Since Jobs were introduced in portage, it is nice to see up to X jobs running at a time. What I noticed is that there is still only one fetch going on in the background? Reproducible: Always Steps to Reproduce: 1. It starts with 4 jobs, downloads the first, then the second etc. 2. lets say the first was a small package of ~500kb and is already done and the third is a larger one etc. 3. at some stage only 1 job is running because other jobs have to wait for it to be downloaded Actual Results: As an example: I can build PHP in ~2min on my machine, but it takes me ~5-6min to download (ok, my connection is not very good), this stalls every following job that could have been done in the meantime. Expected Results: It would be nice, if every job triggers its own fetch parallel?

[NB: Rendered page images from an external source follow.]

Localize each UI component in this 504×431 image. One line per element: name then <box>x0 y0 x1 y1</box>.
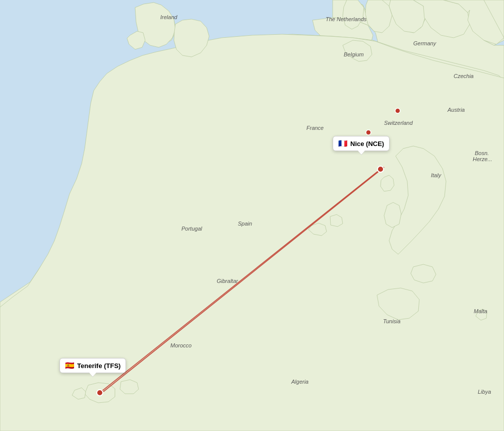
label-ireland: Ireland <box>160 14 178 20</box>
label-czechia: Czechia <box>454 73 474 79</box>
label-austria: Austria <box>447 107 465 113</box>
label-italy: Italy <box>431 172 442 178</box>
label-malta: Malta <box>474 308 487 314</box>
svg-point-3 <box>395 108 400 113</box>
map-svg: .land { fill: #e8efd8; stroke: #b8c9a0; … <box>0 0 504 431</box>
label-algeria: Algeria <box>291 379 308 385</box>
label-tunisia: Tunisia <box>383 318 401 324</box>
label-netherlands: The Netherlands <box>326 16 367 22</box>
label-belgium: Belgium <box>344 51 364 57</box>
svg-point-6 <box>97 390 103 396</box>
label-gibraltar: Gibraltar <box>217 278 239 284</box>
label-portugal: Portugal <box>181 226 203 232</box>
label-switzerland: Switzerland <box>384 120 413 126</box>
map-container: .land { fill: #e8efd8; stroke: #b8c9a0; … <box>0 0 504 431</box>
label-libya: Libya <box>478 389 491 395</box>
label-morocco: Morocco <box>170 342 192 348</box>
svg-point-5 <box>377 166 384 172</box>
label-herze: Herze... <box>473 156 492 162</box>
label-germany: Germany <box>413 40 437 46</box>
label-spain: Spain <box>238 221 252 227</box>
label-bosnia: Bosn. <box>475 150 489 156</box>
label-france: France <box>306 125 324 131</box>
svg-point-4 <box>366 130 371 135</box>
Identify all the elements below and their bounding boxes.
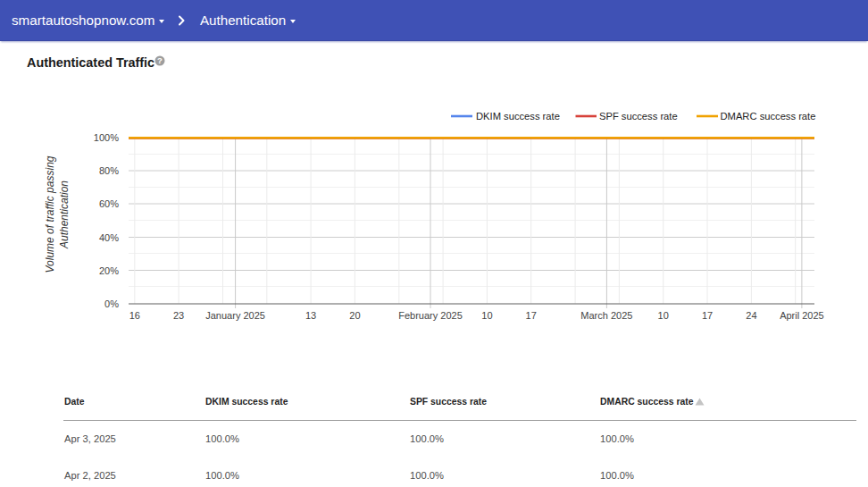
svg-text:April 2025: April 2025 [780, 310, 824, 321]
svg-text:17: 17 [702, 310, 713, 321]
svg-text:17: 17 [526, 310, 537, 321]
svg-text:16: 16 [129, 310, 140, 321]
svg-text:24: 24 [746, 310, 756, 321]
svg-text:DMARC success rate: DMARC success rate [721, 111, 816, 122]
svg-text:0%: 0% [104, 298, 119, 309]
svg-text:DKIM success rate: DKIM success rate [476, 111, 560, 122]
svg-text:January 2025: January 2025 [205, 310, 265, 321]
svg-text:10: 10 [481, 310, 492, 321]
svg-text:80%: 80% [99, 165, 119, 176]
svg-text:20: 20 [349, 310, 360, 321]
svg-text:SPF success rate: SPF success rate [599, 111, 678, 122]
svg-text:13: 13 [305, 310, 316, 321]
svg-text:March 2025: March 2025 [580, 310, 632, 321]
svg-text:February 2025: February 2025 [398, 310, 463, 321]
svg-text:Volume of traffic passing: Volume of traffic passing [44, 155, 56, 273]
svg-text:60%: 60% [99, 198, 119, 209]
svg-text:40%: 40% [99, 232, 119, 243]
svg-text:23: 23 [173, 310, 184, 321]
svg-text:20%: 20% [99, 265, 119, 276]
svg-text:10: 10 [658, 310, 669, 321]
svg-text:Authentication: Authentication [58, 181, 71, 249]
svg-text:100%: 100% [94, 132, 119, 143]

If you have a slow connection, adding more fetch jobs to be processed at once will NOT help anything, it will just stall in a different way.
But if one package has ~50mb to download and it stalls a 500kb package, I think it would be an inprovement. How many jobs you want to run can be set in the make.conf anyway.
(In reply to comment #0) > 1. It starts with 4 jobs, downloads the first, then the second etc. It will actually download all 4 in parallel. The relevant code is here: http://git.overlays.gentoo.org/gitweb/?p=proj/portage.git;a=commit;h=ef58bc7573ddce5e3a5466eea50160b81de8edf4 When downloading in parallel, each fetcher's output goes to the corresponding build log (and that part of the build log is discarded if the fetch is successful). > 2. lets say the first was a small package of ~500kb and is already done and > the third is a larger one etc. > 3. at some stage only 1 job is running because other jobs have to wait for > it to be downloaded Something like this could happen if all other jobs depend on the one that's currently being fetched/logged in /var/log/emerge-fetch.log. In order to fix this, we'd have to create separate logs for each fetcher. (In reply to comment #1) > If you have a slow connection, adding more fetch jobs to be processed at > once will NOT help anything, it will just stall in a different way. We can add a --fetch-jobs=N option so that people can tune the number of concurrent fetch jobs for their connection speed.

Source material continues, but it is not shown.